Goldman Sachs Finishes Tough Year With New Low in Debt Trading
(Bloomberg) -- A rough 2017 got even worse for Goldman Sachs Group Inc. in the final three months.
Fourth-quarter revenue from fixed-income trading tumbled 50 percent, with revenue falling to the lowest level since the financial crisis. The last three months also brought Goldman Sachs’s first quarterly loss in more than six years -- driven by a charge tied to the U.S. tax overhaul. The trading slide, which has persisted all year, has prompted major questions about the firm’s strategy.
Chief Executive Officer Lloyd Blankfein is hoping 2018 will bring a rebound in what was once his bank’s largest business and higher profits from the U.S. tax cut. Goldman Sachs gave itself a head start by moving up some pay expenses into its annus horribilis to take advantage of bigger tax breaks.

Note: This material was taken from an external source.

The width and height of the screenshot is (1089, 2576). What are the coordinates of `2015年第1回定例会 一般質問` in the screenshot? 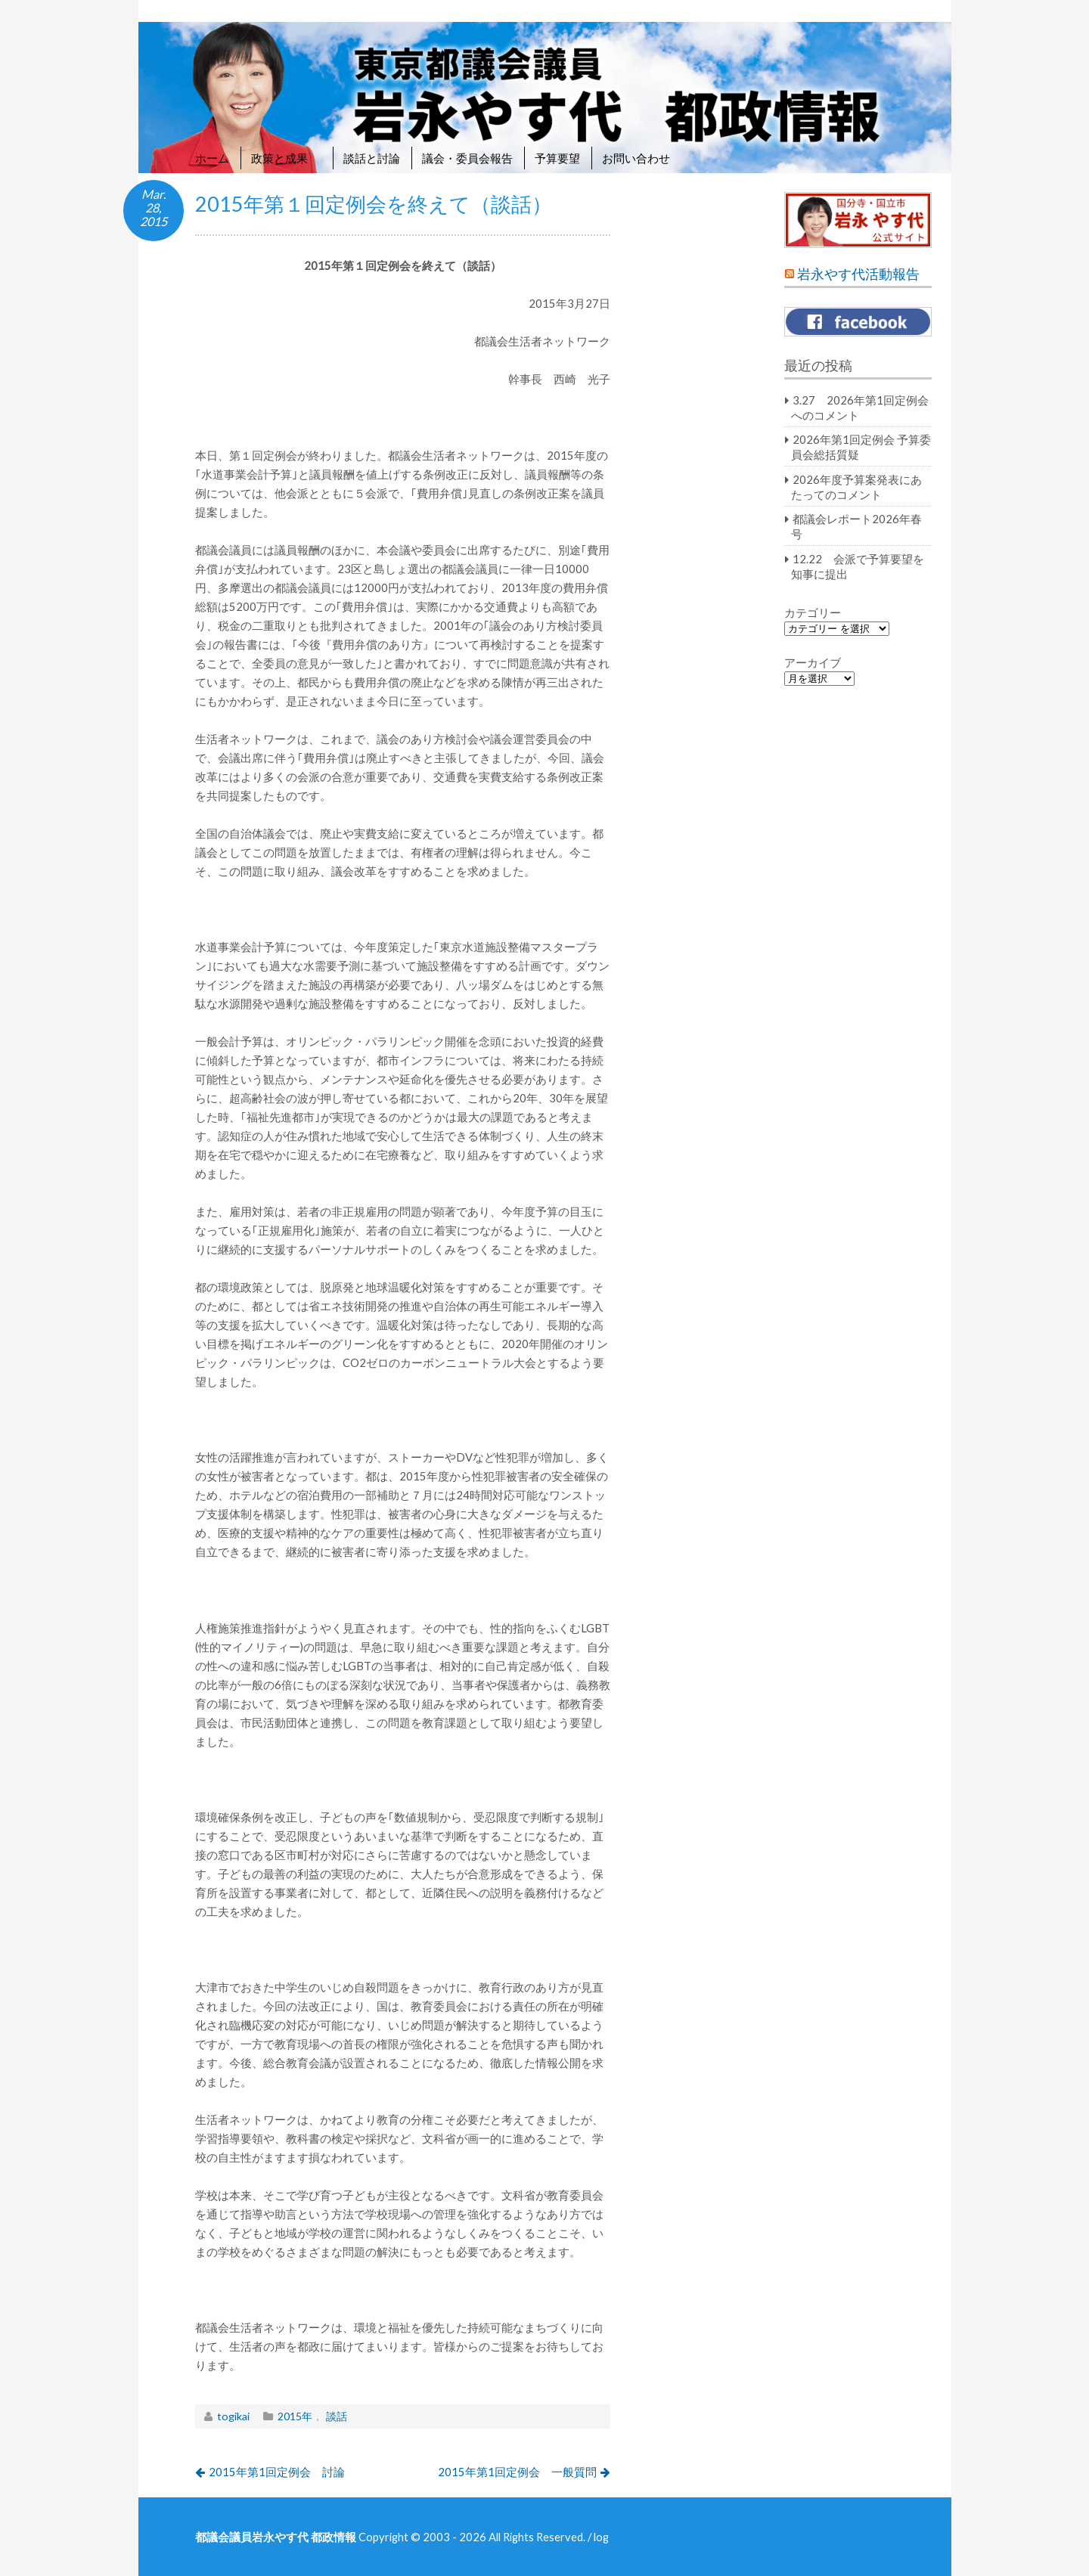 It's located at (517, 2471).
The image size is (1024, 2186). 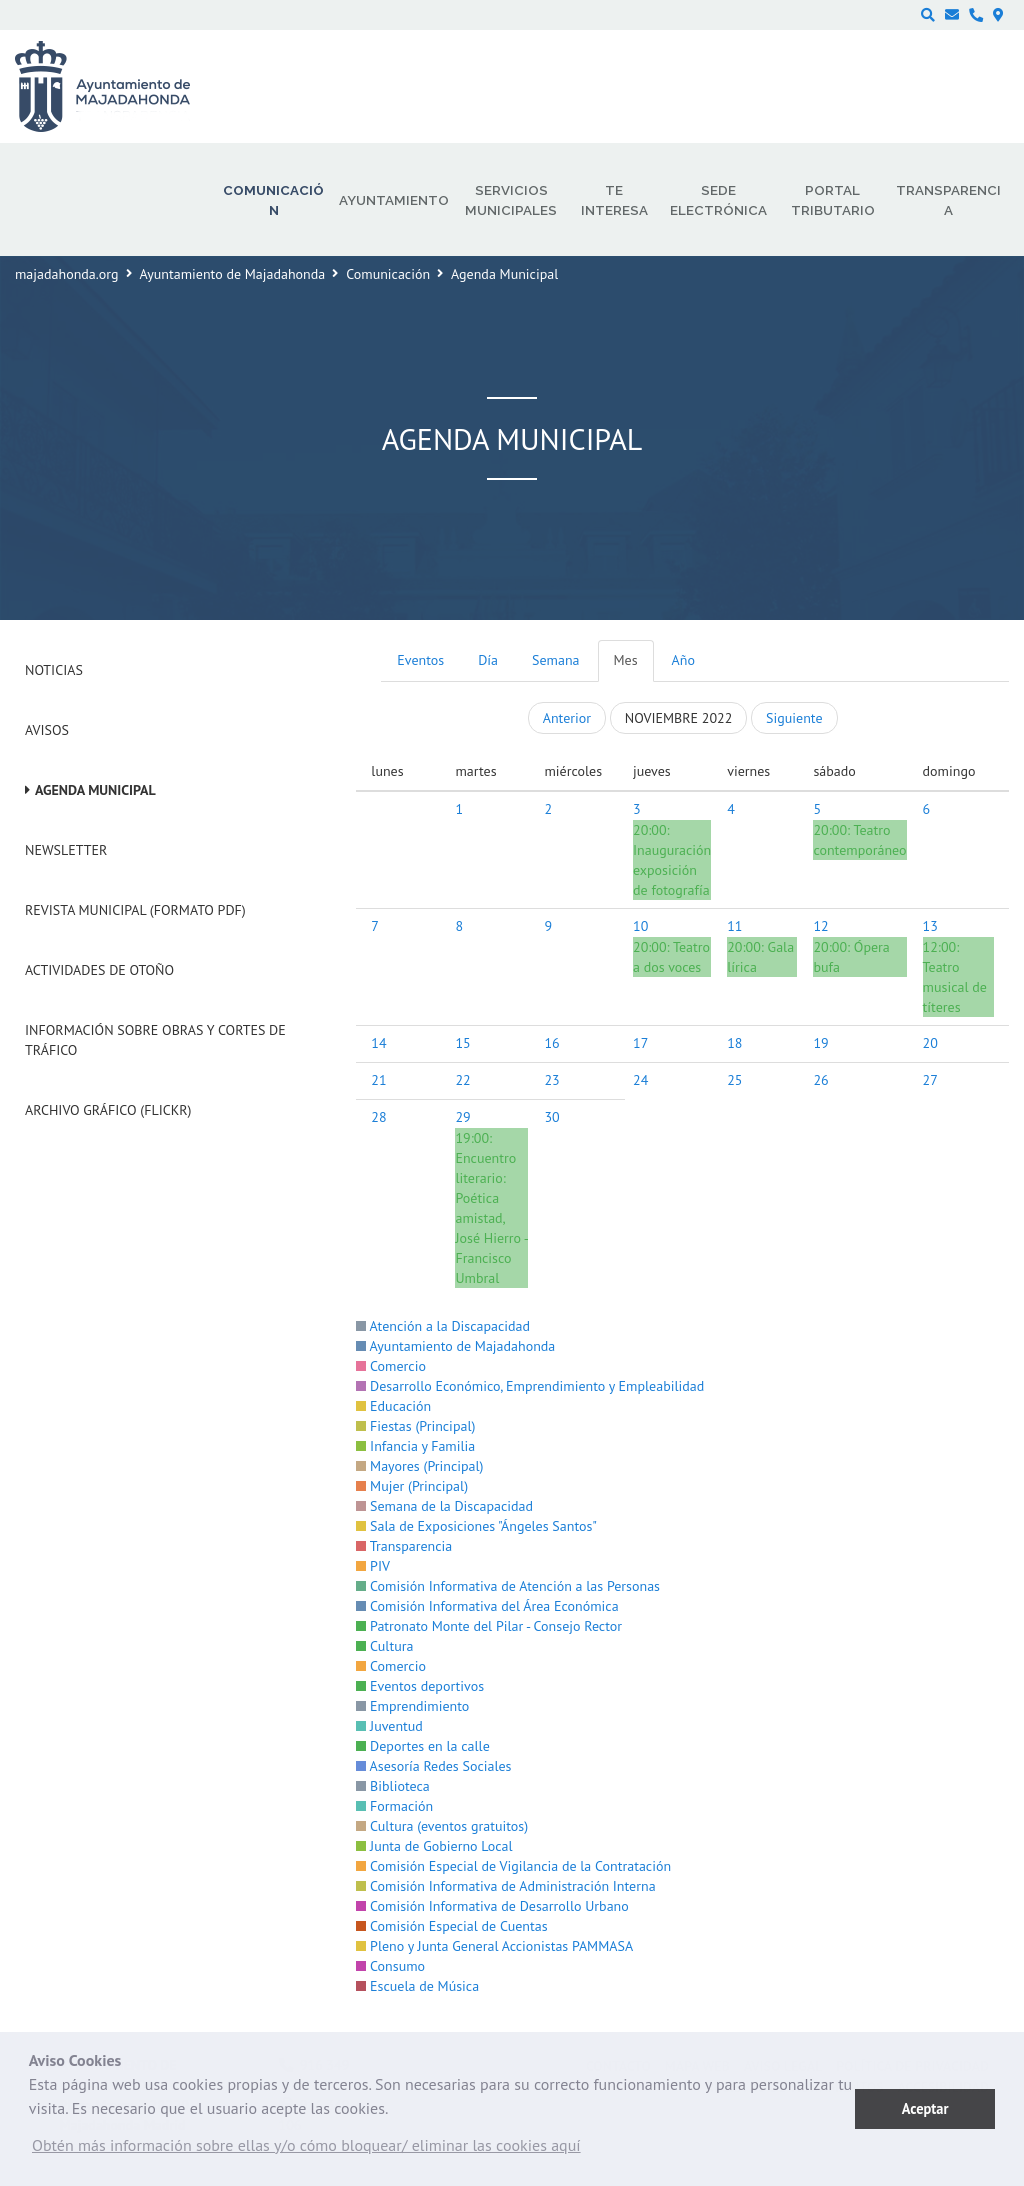 I want to click on Transparencia [menuitem], so click(x=948, y=200).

The top U.S. banks are laying out what the Republican-led tax overhaul means for their future profits and giving hints as to how they’ll spend their windfalls. Goldman Sachs didn’t specify how tax reform will affect its 2018 rate.
For the last quarter of 2017, however, the tax changes meant a one-time charge of $4.4 billion. That was smaller than the $5 billion hit Goldman warned might be coming last month.
Outside of trading, the news was much brighter. Revenue in the bank’s three other segments rose in both the quarter and for the full year, led by a 61 percent annual jump in the investing and lending unit.
Here’s a quick summary of key numbers from the results:
- The company posted a quarterly net loss of $1.93 billion, or $5.51 a share, compared with profit of $2.35 billion, or $5.08, a year earlier, the New York-based company said Wednesday in a statement. Excluding the tax charge, earnings were $5.68 a share, beating the $4.90 a share average estimate of 19 analysts surveyed by Bloomberg.
- Companywide revenue fell 4 percent to $7.83 billion, compared with the $7.63 billion estimate compiled from 16 analysts. Annual revenue rose 5 percent to $32.1 billion.
- Revenue from fixed-income, currencies and commodities trading declined to $1 billion for the biggest drop among the four largest trading firms that have reported results so far. That missed analysts’ $1.28 billion estimate.
- Investment-banking revenue climbed 44 percent to $2.14 billion, as equity underwriting fees more than doubled.